The city contributes 2,500 kunas ($420) a month – about half the average salary – towards the pay of any university graduate hired for a one-year trial period by a local business.
This initiative has had some impact, especially for recent graduates, who would usually hope for at most a seasonal tourist job. So far the city has signed 70 contracts with companies.
“One of my friends has the same degree as me but is working in a souvenir shop,” says Blanka Bradvica, who graduated in marketing from the university in Dubrovnik and now works at Dubrovnik Sati, a travel agency.
“Were it not for the payroll programme, we would never have hired her, but we’re now going to keep her on after the subsidy expires,” says Mare Batinic, director of the agency.
The programme also helped Anja Markovic, head of Drvo Mladih Bonsai, a non-governmental organisation aimed at encouraging volunteering, by allowing her to hire her first employee.
“Without this programme, it would be really hard to find year-round work,” says Meri Klaic, the new worker recently hired by Markovic, sitting in a café just outside Dubrovnik’s city walls.
The city is also setting up an incubator for new businesses, offering 12 companies (with 27 employees between them) free office space and other help.
The programmes are still at a very early stage – many of them are a year old or less – and Vlahusic has only the haziest grasp of their impact on student results, graduation rates or even his ultimate goal of keeping Dubrovnik’s population stable.
“Dubrovnik should mean intellectual power – it shouldn’t just be a place to come for millions of visiting cruise-ship passengers,” he says.
Whether that goal is realistic is debatable.

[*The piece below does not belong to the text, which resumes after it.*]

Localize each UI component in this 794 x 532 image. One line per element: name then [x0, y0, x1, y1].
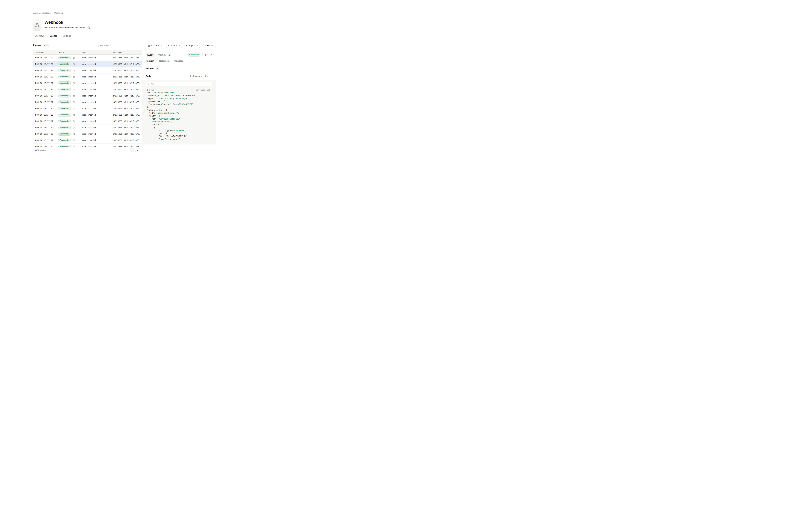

Dubrovnik’s main economic engine is tourism, with government work second. There is almost no investment outside the tourist industry, and even some projects in that sector are running into trouble – as seen by the six years of delays for a $1.1bn golf course and luxury housing project in the hills overlooking the city and a nearby villa development.
The projects have run into thickets of red tape for trying to build in areas that may be visible from the old town (the same areas that the Serb artillery used in the early 1990s to bombard the city).
“It has been a very unpleasant surprise to have to wait six years, but we are hopeful we will eventually get permission,” says Ivan Kusalic, head of Razvoj Golf, the golf course developer.
Improving access to education is just one of the factors that could make people stay in Dubrovnik. Those locals who do not own their own houses also face the prospect of seasonal eviction, as landlords kick out Croats and revamp flats to rent to better-paying foreigners during the summer tourist season.
But for many locals, even if working abroad were easier, the attractions of living within sight of the deep blue Adriatic and the shimmering white walls of the old town make them want to stay.
“I know that Croatia is joining the EU next year,” says Klaic. “But I have no interest in ever leaving.”